I'm trying to get SFML working under OS X (10.4), too. I managed to compile a simple SFML Test application now, but I'm not sure if the way I did it is correct or if there is a simpler way.

What I did is the following:
1. I downloaded and extracted the SDK and then copied it to a suitable location (e.g. ~/Programming/SFML).
2. I opened the Xcode projects found in the xcode subfolder and built them. This creates libraries for all the parts of SFML (Windowing, Graphics, and so on).
3. I created a new project in Xcode, a simple C++ Console Utility or however this is called. This creates only a minimal project with a "main.cpp"

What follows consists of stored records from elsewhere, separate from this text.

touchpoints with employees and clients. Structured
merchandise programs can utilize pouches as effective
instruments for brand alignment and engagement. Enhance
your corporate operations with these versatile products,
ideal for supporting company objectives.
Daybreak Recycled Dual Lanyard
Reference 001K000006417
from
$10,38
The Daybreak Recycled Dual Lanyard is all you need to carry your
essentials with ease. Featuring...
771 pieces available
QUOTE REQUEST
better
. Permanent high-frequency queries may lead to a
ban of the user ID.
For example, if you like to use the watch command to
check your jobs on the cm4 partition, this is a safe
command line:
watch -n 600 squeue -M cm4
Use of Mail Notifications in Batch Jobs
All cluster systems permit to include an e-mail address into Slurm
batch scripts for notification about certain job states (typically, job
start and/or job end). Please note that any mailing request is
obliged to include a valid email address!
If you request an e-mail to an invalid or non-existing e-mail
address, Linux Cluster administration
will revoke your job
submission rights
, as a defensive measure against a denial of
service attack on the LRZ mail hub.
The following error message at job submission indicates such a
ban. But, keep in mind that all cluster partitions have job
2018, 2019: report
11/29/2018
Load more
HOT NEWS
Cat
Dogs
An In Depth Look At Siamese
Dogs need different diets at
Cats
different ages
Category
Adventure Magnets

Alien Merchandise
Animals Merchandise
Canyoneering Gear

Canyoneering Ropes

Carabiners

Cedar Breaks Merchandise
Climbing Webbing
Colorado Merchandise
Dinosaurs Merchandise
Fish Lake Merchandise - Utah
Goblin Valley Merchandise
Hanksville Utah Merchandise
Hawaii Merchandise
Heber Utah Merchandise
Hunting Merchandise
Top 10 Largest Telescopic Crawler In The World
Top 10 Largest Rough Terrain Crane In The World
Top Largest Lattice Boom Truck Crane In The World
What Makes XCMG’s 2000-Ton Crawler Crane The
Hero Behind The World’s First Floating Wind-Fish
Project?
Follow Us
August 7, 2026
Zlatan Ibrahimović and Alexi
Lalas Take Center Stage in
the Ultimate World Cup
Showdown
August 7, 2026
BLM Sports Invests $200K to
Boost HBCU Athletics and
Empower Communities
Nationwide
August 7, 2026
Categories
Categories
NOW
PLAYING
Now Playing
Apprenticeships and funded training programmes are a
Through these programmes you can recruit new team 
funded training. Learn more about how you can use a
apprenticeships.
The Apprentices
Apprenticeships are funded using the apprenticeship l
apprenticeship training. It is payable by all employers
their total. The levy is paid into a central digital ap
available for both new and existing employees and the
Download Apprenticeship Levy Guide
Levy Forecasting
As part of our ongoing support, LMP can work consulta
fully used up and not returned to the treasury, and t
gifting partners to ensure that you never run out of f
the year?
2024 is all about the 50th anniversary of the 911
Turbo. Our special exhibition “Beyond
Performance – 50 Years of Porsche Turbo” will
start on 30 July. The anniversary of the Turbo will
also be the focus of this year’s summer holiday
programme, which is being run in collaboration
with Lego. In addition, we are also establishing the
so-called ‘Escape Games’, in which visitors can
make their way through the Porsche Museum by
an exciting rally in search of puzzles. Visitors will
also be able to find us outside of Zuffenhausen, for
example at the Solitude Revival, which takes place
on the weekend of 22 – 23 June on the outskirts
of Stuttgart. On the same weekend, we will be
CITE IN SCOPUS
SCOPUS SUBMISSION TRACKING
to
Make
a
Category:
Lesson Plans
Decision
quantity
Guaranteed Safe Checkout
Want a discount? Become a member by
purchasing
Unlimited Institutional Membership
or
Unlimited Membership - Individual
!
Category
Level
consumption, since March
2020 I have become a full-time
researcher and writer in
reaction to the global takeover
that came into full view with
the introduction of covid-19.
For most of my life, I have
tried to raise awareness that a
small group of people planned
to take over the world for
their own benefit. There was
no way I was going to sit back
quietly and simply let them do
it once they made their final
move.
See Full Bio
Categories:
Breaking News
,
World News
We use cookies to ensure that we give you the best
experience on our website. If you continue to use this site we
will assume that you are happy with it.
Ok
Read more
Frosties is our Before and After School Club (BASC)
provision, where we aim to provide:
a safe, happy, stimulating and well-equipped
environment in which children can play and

4. I the project settings, I added the include-directory within the SFML directory both to "Header Search Paths" and "User Header Search Path". I think the former would have been sufficient, but I tried the latter (i.e. the user path) first, and that alone didn't work.
5. I added the self-compiled SFML-libraries to the Xcode Project (Choosing Project -> Add to project)
6. Finally, I added both the AGL and the Cocoa Framework in the same way. Both frameworks can be found in /System/Library/Frameworks.

I'm not sure if all that stuff works with 10.5. In another thread, someone wrote that he was not able to compile the Xcode projects that come along with the SDK. In that case, you might try to add the libraries that can be found in the "lib" subdir within the SFML folder instead of the self-compiled ones.